Ultimate goal: reduce numbers of orphan works.

Van Houwelling: does collective licensing weaken ability of individual authors to license their works? Seem to suggest that it might.

A: No. If you don’t opt out, you’re covered, but if you opt out you get your own licensing.

Q: Centralization and monopolization seem to be a problem with the solution—antitrust regulation will follow. Is this inevitable? It comes because we don’t have information about ownership: a problem of owners’ making. They have some incentive to keep the information, but there are no consequences for not maintaining it. Conceptually simpler: recognize a duty of copyright owner to retain current, available information.

A: that’s a formality like registration and creates Berne problems. Collective organization can work towards the ideal of the database that knows every owner; authors have proven unwilling to create databases in the past, and we need to incentivize this creation.

Ariel Katz, University of Toronto

On the Partial (In)alienability of User Rights

Copyright carefully defines rights, but original entitlements get privately reordered through end-user licenses, terms of use, and TPMs. Should we worry?

Unsatisfactory answers: (1) No, across the board, because copyright owners shouldn’t be allowed to upset the careful balance of Congress. (2) Yes, because copyright creates only default rules that can be freely modified and there’s a clear distinction between contracts and property; per Easterbrook, a license is just a product feature like a processor speed and courts shouldn’t design products but should let competition settle the matter.

What’s between those?

Example: Poeticus only makes his poems available by download; to get the download, you have to agree never to publicly criticize the work without prior consent. Therefore you waive any fair use, First Amendment, or other rights to do so. This should not be enforced!

Indexes: autonomy/intrusiveness—is alienation respectful or intrusive on the user’s autonomy? All restrictions of copyright limit some users’ autonomy but not all are equally restrictive/justified. The more intrusive a restriction is, the more persuasive a justification should be; however, respecting autonomy also means respecting ability to make enforceable promises. Copyright traditionally focused on public, commercial, duplicative uses, less on private, noncommercial, transformative—the former set is less intrustive on user autonomy than the latter. Private performance, reverse engineering, timeshifting regulations are more intrusive than regulations of commercial piracy and public performance. Respecting ability to make enforceable promises: that depends on meaningful choice and exit options.

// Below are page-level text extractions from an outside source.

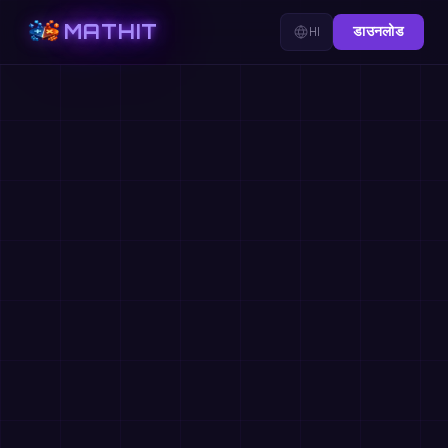
MATHIT
HI
डाउनलोड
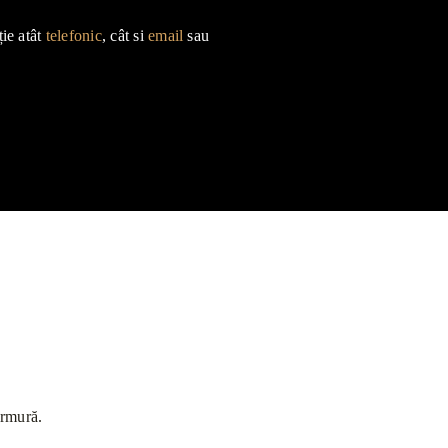
ție atât
telefonic
, cât si
email
sau
armură.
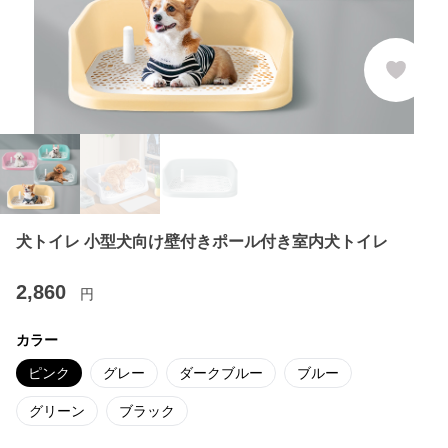
犬トイレ 小型犬向け壁付きポール付き室内犬トイレ
2,860
円
カラー
ピンク
グレー
ダークブルー
ブルー
グリーン
ブラック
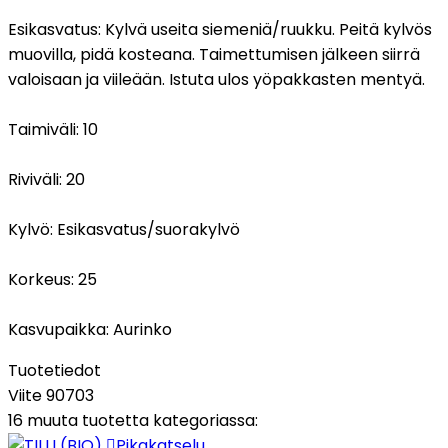
Esikasvatus:
Kylvä useita siemeniä/ruukku. Peitä kylvös
muovilla, pidä kosteana. Taimettumisen jälkeen siirrä
valoisaan ja viileään. Istuta ulos yöpakkasten mentyä.
Taimiväli:
10
Riviväli:
20
Kylvö:
Esikasvatus/suorakylvö
Korkeus:
25
Kasvupaikka:
Aurinko
Tuotetiedot
Viite
90703
16 muuta tuotetta kategoriassa:

Pikakatselu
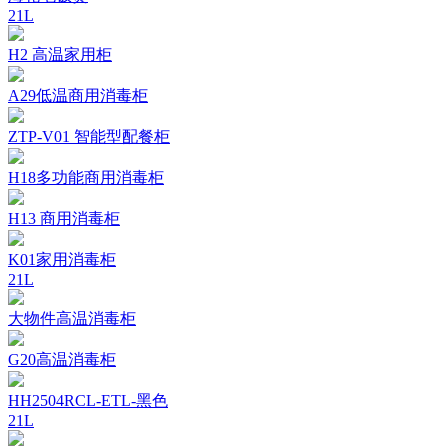
21L
H2 高温家用柜
A29低温商用消毒柜
ZTP-V01 智能型配餐柜
H18多功能商用消毒柜
H13 商用消毒柜
K01家用消毒柜
21L
大物件高温消毒柜
G20高温消毒柜
HH2504RCL-ETL-黑色
21L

Market/scope: how widespread is the alienation; will the market take care of itself? Ask whether the terms are negotiable; whether there is a menu of options. How perfect the market is: competition; lock-in; information imperfections; cognitive biases; collective action problems with respect to externalities/spillovers. What’s the ratio between alienating and non-alienating users? Different to restrict one reader who is reading a private manuscript from all readers reading a culturally important public document.

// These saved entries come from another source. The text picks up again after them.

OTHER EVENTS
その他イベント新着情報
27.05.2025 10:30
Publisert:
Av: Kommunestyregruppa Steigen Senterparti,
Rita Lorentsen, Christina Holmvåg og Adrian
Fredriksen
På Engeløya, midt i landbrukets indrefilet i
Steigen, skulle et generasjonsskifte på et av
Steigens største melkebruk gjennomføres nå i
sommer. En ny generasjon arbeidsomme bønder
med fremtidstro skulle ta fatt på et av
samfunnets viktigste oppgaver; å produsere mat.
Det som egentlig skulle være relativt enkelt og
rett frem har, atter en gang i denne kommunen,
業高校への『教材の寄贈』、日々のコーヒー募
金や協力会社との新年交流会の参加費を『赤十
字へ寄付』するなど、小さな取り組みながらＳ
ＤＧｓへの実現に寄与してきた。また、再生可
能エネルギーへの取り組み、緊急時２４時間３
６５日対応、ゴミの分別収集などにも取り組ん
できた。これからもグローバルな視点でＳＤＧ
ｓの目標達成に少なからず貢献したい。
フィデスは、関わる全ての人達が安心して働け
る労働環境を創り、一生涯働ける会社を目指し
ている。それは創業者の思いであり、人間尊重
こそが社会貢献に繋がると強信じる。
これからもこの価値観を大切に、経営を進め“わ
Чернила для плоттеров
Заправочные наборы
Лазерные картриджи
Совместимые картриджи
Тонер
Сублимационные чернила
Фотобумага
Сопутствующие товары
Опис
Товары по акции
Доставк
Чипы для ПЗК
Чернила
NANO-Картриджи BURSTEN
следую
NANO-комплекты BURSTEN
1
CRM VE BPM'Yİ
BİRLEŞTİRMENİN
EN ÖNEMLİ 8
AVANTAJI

Innovation/creativity: does alienation support a creative project and will it suppress other creative projects? Does alienation foster collaboration by preventing opportunism of collaborators (e.g., confidentiality for an editor/first reader, GPL)? Is it necessary for creating the product (cf. INS v. AP)? Does alienation suppress equally important sources of creativity, e.g., user-generated content? More producer control means more profit means more innovation is the traditional story, but this is not the only story and is wrong to the extent that it interferes with user innovation.

Solution: user rights should be presumptively inalienable.

Q: is this a matter of general contract principles or free speech? Or is it only in particular market contexts?

A: The point about different indexes for evaluating restrictions is that they measure different though related things. It is a fundamental right to exercise our autonomy in speaking about the world. And there is a constitutional dimension. We should be suspicious of attempts to limit that. But individuals may under appropriate circumstances agree to shut up, and we can hold them accountable to their agreements.